Good urban design is place-friendly. Places with the most people, like Midtown, need fewer cars and more room for people. In other parts of Manhattan, the adjacent buildings and blocks have a different character, and the character of Fifth Avenue might change, too.

Council Member Ydanis Rodriquez, the head of the Transportation Committee, has proposed that we immediately make Broadway car-free from the Battery to Washington Heights. That's a good idea. But the nature of Broadway changes as it cuts through the grid.

Below Columbus Circle, it's narrow, one of the most logical north-south streets to be car-free. Above Columbus Circle, Broadway is wide, divided in two with a planted median.
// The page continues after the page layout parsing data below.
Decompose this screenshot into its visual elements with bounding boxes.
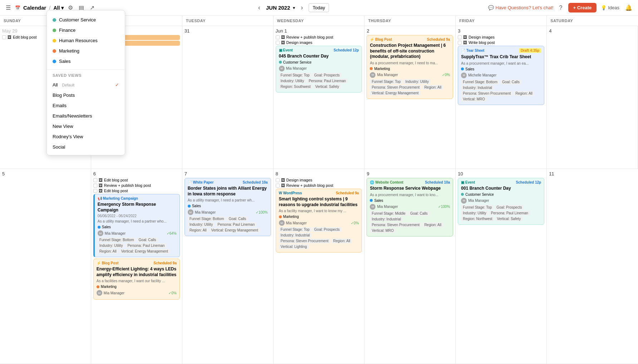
cell-jun8: 8 🖼 Design images 🖼 Review + publish blo… [274, 169, 365, 364]
avatar: M [461, 73, 467, 78]
task-checkbox[interactable] [93, 184, 97, 188]
bell-icon[interactable]: 🔔 [624, 3, 634, 13]
cell-jun6: 6 🖼 Edit blog post 🖼 Review + publish bl… [91, 169, 182, 364]
cell-jun5: 5 [0, 169, 91, 364]
day-number: 31 [185, 28, 271, 34]
month-year-label[interactable]: JUN 2022 [266, 5, 290, 11]
saved-view-new-view[interactable]: New View [47, 121, 125, 131]
day-number: 2 [367, 28, 453, 34]
saved-view-all[interactable]: All Default ✓ [47, 80, 125, 90]
avatar: M [370, 72, 376, 78]
task-edit-blog-post-1[interactable]: 🖼 Edit blog post [93, 178, 180, 182]
marketing-dot [53, 49, 56, 53]
task-checkbox[interactable] [2, 35, 6, 39]
customer-service-dot [53, 18, 56, 22]
task-review-publish-2[interactable]: 🖼 Review + publish blog post [93, 183, 180, 188]
task-design-images[interactable]: 🖼 Design images [458, 35, 544, 39]
cell-jun7: 7 📄 White Paper Scheduled 10a Border Sta… [182, 169, 274, 364]
card-marketing-campaign[interactable]: 📢 Marketing Campaign Emergency Storm Res… [93, 194, 180, 257]
calendar-icon: 📅 [15, 5, 20, 10]
today-btn[interactable]: Today [309, 3, 329, 12]
task-checkbox[interactable] [93, 178, 97, 182]
day-number: 3 [458, 28, 544, 34]
event-card-045-branch[interactable]: ▣ Event Scheduled 12p 045 Branch Counter… [276, 46, 362, 93]
saved-view-blog-posts[interactable]: Blog Posts [47, 90, 125, 100]
cell-jun9: 9 🌐 Website Content Scheduled 10a Storm … [364, 169, 456, 364]
header-friday: FRIDAY [456, 16, 547, 26]
topbar-right: 💬 Have Questions? Let's chat! ? + Create… [488, 3, 634, 13]
task-design-images[interactable]: 🖼 Design images [276, 40, 362, 45]
cell-jun1: Jun 1 🖼 Review + publish blog post 🖼 Des… [274, 26, 365, 169]
create-btn[interactable]: + Create [568, 3, 597, 13]
avatar: M [97, 290, 102, 296]
help-icon[interactable]: ? [558, 3, 564, 13]
task-checkbox[interactable] [458, 35, 462, 39]
task-design-images-2[interactable]: 🖼 Design images [276, 178, 362, 182]
header-thursday: THURSDAY [364, 16, 456, 26]
card-blog-post-construction[interactable]: ⚡ Blog Post Scheduled 9a Construction Pr… [367, 35, 453, 99]
header-tuesday: TUESDAY [182, 16, 274, 26]
check-icon: ✓ [115, 82, 119, 88]
avatar: M [98, 230, 103, 236]
card-energy-efficient[interactable]: ⚡ Blog Post Scheduled 9a Energy-Efficien… [93, 259, 180, 300]
task-review-publish[interactable]: 🖼 Review + publish blog post [276, 35, 362, 39]
sales-dot [53, 60, 56, 63]
hr-dot [53, 39, 56, 43]
task-edit-blog-post-2[interactable]: 🖼 Edit blog post [93, 189, 180, 193]
list-item-marketing[interactable]: Marketing [47, 46, 125, 56]
card-wordpress-smart-lighting[interactable]: W WordPress Scheduled 9a Smart lighting … [276, 189, 362, 253]
avatar: M [279, 66, 285, 71]
saved-views-label: SAVED VIEWS [47, 71, 125, 80]
cell-jun11: 11 [547, 169, 638, 364]
ideas-btn[interactable]: 💡 Ideas [601, 5, 619, 10]
avatar: M [370, 204, 376, 210]
card-tear-sheet[interactable]: 📄 Tear Sheet Draft 4:35p SupplyTrax™ Tra… [458, 46, 544, 105]
card-white-paper[interactable]: 📄 White Paper Scheduled 10a Border State… [185, 178, 271, 236]
day-number: 4 [549, 28, 635, 34]
cell-jun2: 2 ⚡ Blog Post Scheduled 9a Construction … [364, 26, 456, 169]
day-number: 7 [185, 171, 271, 176]
avatar: M [279, 220, 285, 226]
list-item-sales[interactable]: Sales [47, 56, 125, 66]
day-number: 8 [276, 171, 362, 176]
menu-icon[interactable]: ☰ [4, 3, 12, 13]
cell-jun10: 10 ▣ Event Scheduled 12p 001 Branch Coun… [456, 169, 547, 364]
task-checkbox[interactable] [276, 35, 280, 39]
prev-month-btn[interactable]: ‹ [255, 3, 263, 13]
task-review-publish-3[interactable]: 🖼 Review + publish blog post [276, 183, 362, 188]
task-checkbox[interactable] [276, 184, 280, 188]
app-title: Calendar [23, 5, 46, 11]
day-number: Jun 1 [276, 28, 362, 34]
saved-view-emails-newsletters[interactable]: Emails/Newsletters [47, 111, 125, 121]
saved-view-rodneys-view[interactable]: Rodney's View [47, 131, 125, 142]
cell-jun31: 31 [182, 26, 274, 169]
task-checkbox[interactable] [458, 41, 462, 45]
task-checkbox[interactable] [276, 41, 280, 45]
task-checkbox[interactable] [93, 189, 97, 193]
avatar: M [461, 198, 467, 204]
cell-jun3: 3 🖼 Design images 🖼 Write blog post 📄 Te… [456, 26, 547, 169]
saved-view-social[interactable]: Social [47, 142, 125, 152]
day-number: 5 [2, 171, 89, 176]
list-item-customer-service[interactable]: Customer Service [47, 15, 125, 25]
task-write-blog-post[interactable]: 🖼 Write blog post [458, 40, 544, 45]
task-checkbox[interactable] [276, 178, 280, 182]
day-number: 11 [549, 171, 636, 176]
divider-1 [47, 69, 125, 70]
day-number: 9 [367, 171, 453, 176]
topbar-center: ‹ JUN 2022 ▾ › Today [255, 3, 329, 13]
all-dropdown: Customer Service Finance Human Resources… [46, 10, 125, 155]
lists-section: Customer Service Finance Human Resources… [47, 13, 125, 68]
next-month-btn[interactable]: › [298, 3, 306, 13]
day-number: 10 [458, 171, 544, 176]
avatar: M [188, 209, 193, 215]
chat-link[interactable]: 💬 Have Questions? Let's chat! [488, 5, 553, 10]
list-item-finance[interactable]: Finance [47, 25, 125, 35]
day-number: 6 [93, 171, 180, 176]
cell-jun4: 4 [547, 26, 638, 169]
saved-view-emails[interactable]: Emails [47, 100, 125, 111]
card-website-content[interactable]: 🌐 Website Content Scheduled 10a Storm Re… [367, 178, 453, 236]
header-saturday: SATURDAY [547, 16, 638, 26]
list-item-human-resources[interactable]: Human Resources [47, 35, 125, 46]
card-001-branch[interactable]: ▣ Event Scheduled 12p 001 Branch Counter… [458, 178, 544, 225]
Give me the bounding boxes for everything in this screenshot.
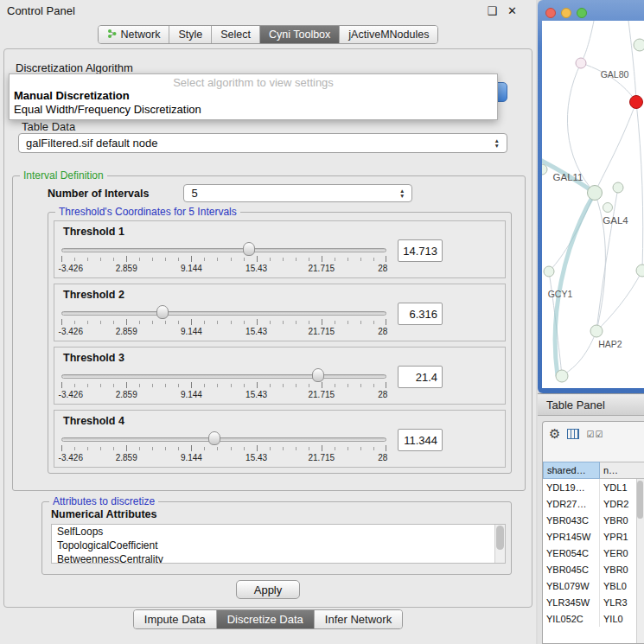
slider-track[interactable] bbox=[61, 374, 386, 379]
algorithm-group-label: Discretization Algorithm bbox=[16, 61, 133, 74]
tab-network[interactable]: Network bbox=[99, 26, 170, 43]
threshold-value-field[interactable]: 6.316 bbox=[398, 303, 443, 325]
top-tabbar: Network Style Select Cyni Toolbox jActiv… bbox=[0, 25, 536, 44]
table-row[interactable]: YDL19…YDL1 bbox=[543, 479, 636, 495]
stepper-icon[interactable]: ▲▼ bbox=[494, 138, 500, 148]
node[interactable] bbox=[613, 182, 623, 193]
tab-impute-data[interactable]: Impute Data bbox=[134, 610, 217, 628]
threshold-slider[interactable]: -3.4262.8599.14415.4321.71528 bbox=[61, 430, 386, 466]
table-header-row: shared… n… bbox=[543, 462, 644, 479]
node-selected-red[interactable] bbox=[630, 96, 643, 109]
node-label: GAL80 bbox=[601, 69, 629, 80]
table-data-label: Table Data bbox=[22, 120, 75, 133]
attributes-title: Attributes to discretize bbox=[49, 495, 158, 507]
close-icon[interactable]: ✕ bbox=[507, 4, 517, 17]
column-header-name[interactable]: n… bbox=[600, 462, 644, 479]
slider-ticks bbox=[61, 321, 386, 324]
tab-infer-network[interactable]: Infer Network bbox=[315, 610, 402, 628]
threshold-panel-3: Threshold 3 -3.4262.8599.14415.4321.7152… bbox=[54, 347, 506, 405]
node-label: HAP2 bbox=[598, 339, 622, 349]
node[interactable] bbox=[636, 265, 644, 277]
attributes-group: Attributes to discretize Numerical Attri… bbox=[41, 495, 512, 575]
interval-definition-group: Interval Definition Number of Intervals … bbox=[12, 169, 526, 491]
node-gal80[interactable] bbox=[576, 58, 586, 68]
threshold-slider[interactable]: -3.4262.8599.14415.4321.71528 bbox=[61, 367, 386, 403]
node-hap2[interactable] bbox=[590, 325, 603, 337]
table-row[interactable]: YER054CYER0 bbox=[543, 545, 636, 561]
network-icon bbox=[107, 29, 117, 41]
list-item[interactable]: TopologicalCoefficient bbox=[52, 539, 505, 552]
threshold-label: Threshold 4 bbox=[63, 415, 498, 427]
node-gal11[interactable] bbox=[542, 164, 547, 175]
table-panel-titlebar: Table Panel bbox=[538, 393, 644, 416]
column-header-shared-name[interactable]: shared… bbox=[543, 462, 600, 479]
table-row[interactable]: YBL079WYBL0 bbox=[543, 577, 636, 594]
number-of-intervals-combo[interactable]: 5 ▲▼ bbox=[183, 184, 412, 202]
screen: Control Panel ❑ ✕ Network Style Select C… bbox=[0, 0, 644, 644]
tab-discretize-data[interactable]: Discretize Data bbox=[217, 610, 315, 628]
threshold-label: Threshold 1 bbox=[63, 226, 498, 238]
table-body: YDL19…YDL1 YDR27…YDR2 YBR043CYBR0 YPR145… bbox=[543, 479, 636, 643]
scrollbar-thumb[interactable] bbox=[496, 526, 504, 550]
threshold-value-field[interactable]: 11.344 bbox=[398, 429, 443, 451]
node[interactable] bbox=[634, 39, 644, 51]
slider-thumb[interactable] bbox=[312, 368, 324, 382]
node-gcy1[interactable] bbox=[544, 266, 554, 277]
slider-thumb[interactable] bbox=[208, 431, 220, 445]
table-row[interactable]: YPR145WYPR1 bbox=[543, 528, 636, 545]
node[interactable] bbox=[556, 370, 568, 382]
list-scrollbar[interactable] bbox=[494, 525, 505, 563]
window-title: Control Panel bbox=[7, 4, 75, 17]
show-columns-icon[interactable] bbox=[567, 429, 579, 439]
table-row[interactable]: YIL052CYIL0 bbox=[543, 610, 636, 627]
algorithm-placeholder-option[interactable]: Select algorithm to view settings bbox=[10, 76, 497, 89]
slider-ticks bbox=[61, 447, 386, 450]
minimize-traffic-icon[interactable] bbox=[561, 8, 571, 18]
stepper-icon[interactable]: ▲▼ bbox=[399, 188, 405, 198]
select-columns-icon[interactable]: ☑☑ bbox=[586, 430, 603, 439]
tab-select[interactable]: Select bbox=[212, 26, 260, 43]
gear-icon[interactable]: ⚙ bbox=[549, 426, 560, 442]
node-gal4[interactable] bbox=[588, 186, 603, 201]
network-canvas[interactable]: GAL80 GAL11 GAL4 GCY1 HAP2 bbox=[542, 21, 644, 388]
algorithm-dropdown-popup: Select algorithm to view settings Manual… bbox=[9, 73, 498, 120]
slider-thumb[interactable] bbox=[243, 242, 255, 256]
threshold-slider[interactable]: -3.4262.8599.14415.4321.71528 bbox=[61, 240, 386, 277]
float-window-icon[interactable]: ❑ bbox=[487, 4, 497, 17]
threshold-slider[interactable]: -3.4262.8599.14415.4321.71528 bbox=[61, 303, 386, 340]
attributes-list: SelfLoops TopologicalCoefficient Between… bbox=[51, 524, 506, 564]
scrollbar-thumb[interactable] bbox=[637, 481, 643, 519]
close-traffic-icon[interactable] bbox=[545, 8, 556, 18]
slider-track[interactable] bbox=[61, 437, 386, 442]
table-row[interactable]: YDR27…YDR2 bbox=[543, 495, 636, 512]
table-row[interactable]: YBR045CYBR0 bbox=[543, 561, 636, 577]
slider-scale: -3.4262.8599.14415.4321.71528 bbox=[61, 327, 386, 337]
algorithm-option-equal-width[interactable]: Equal Width/Frequency Discretization bbox=[10, 103, 497, 117]
threshold-label: Threshold 2 bbox=[63, 289, 498, 301]
list-item[interactable]: SelfLoops bbox=[52, 525, 505, 539]
table-scrollbar[interactable] bbox=[636, 479, 644, 643]
threshold-value-field[interactable]: 14.713 bbox=[398, 239, 443, 262]
table-row[interactable]: YLR345WYLR3 bbox=[543, 594, 636, 610]
apply-button[interactable]: Apply bbox=[236, 580, 300, 599]
tab-style[interactable]: Style bbox=[169, 26, 212, 43]
algorithm-option-manual[interactable]: Manual Discretization bbox=[10, 89, 497, 103]
node-label: GAL11 bbox=[553, 172, 583, 182]
slider-thumb[interactable] bbox=[156, 305, 169, 319]
table-data-combo[interactable]: galFiltered.sif default node ▲▼ bbox=[18, 133, 507, 153]
list-item[interactable]: BetweennessCentrality bbox=[52, 552, 505, 564]
node-label: GAL4 bbox=[603, 215, 628, 226]
node[interactable] bbox=[603, 203, 613, 213]
tab-label: Network bbox=[121, 29, 161, 41]
tab-jactivemnodules[interactable]: jActiveMNodules bbox=[340, 26, 437, 43]
tab-cyni-toolbox[interactable]: Cyni Toolbox bbox=[260, 26, 340, 43]
cyni-toolbox-panel: Discretization Algorithm ▲▼ Select algor… bbox=[3, 48, 532, 608]
slider-track[interactable] bbox=[61, 248, 386, 252]
node-labels: GAL80 GAL11 GAL4 GCY1 HAP2 bbox=[548, 69, 629, 349]
threshold-value-field[interactable]: 21.4 bbox=[398, 366, 443, 388]
network-view-window[interactable]: GAL80 GAL11 GAL4 GCY1 HAP2 bbox=[538, 0, 644, 393]
control-panel-titlebar: Control Panel ❑ ✕ bbox=[0, 0, 536, 21]
slider-track[interactable] bbox=[61, 311, 386, 316]
table-row[interactable]: YBR043CYBR0 bbox=[543, 512, 636, 528]
zoom-traffic-icon[interactable] bbox=[577, 8, 587, 18]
While we stay at home, one side could have no cars, while the other could have light traffic, giving delivery trucks access to all the grocery and hardware stores.

In the long run, Broadway north of Columbus Circle could be a pleasant street with light traffic on both sides, while Columbus Avenue or West End Avenue might be the best streets for little or no traffic. These are just quick ideas. A broad study of traffic on the Manhattan grid might have different and better long-term solutions for breaking the car culture.

These are not new ideas. When Norman Mailer ran for Mayor in 1969, he proposed a car-free Manhattan. Fifty years later, breaking the car culture, pedestrian plazas, and bike lanes are all things more and more New Yorkers want now.

European cities have many good models on how to make better streets for people. Some cities, like Amsterdam and Copenhagen, started working on this back when Mailer was talking about it. Others, like London and Brussels, came to the game much later, but they are making rapid progress. London has a network of "Cycle Superhighways" and a growing network of "Quietways."

Notably, when London offered a Nike executive the job of cycling commissioner, he replied that he would only take the job if they made it "walking & cycling commissioner" — so at the same time that London's planners, engineers, and urban designers make new bikeways, they think about making London the best city in Europe for walking.

Instead of always thinking of street design as transportation planning, they also work on place-making, designing streets where people will want to get out of their cars. It's what Italians call the "Slow City."

Now is a good time to plan for a "Slow New York."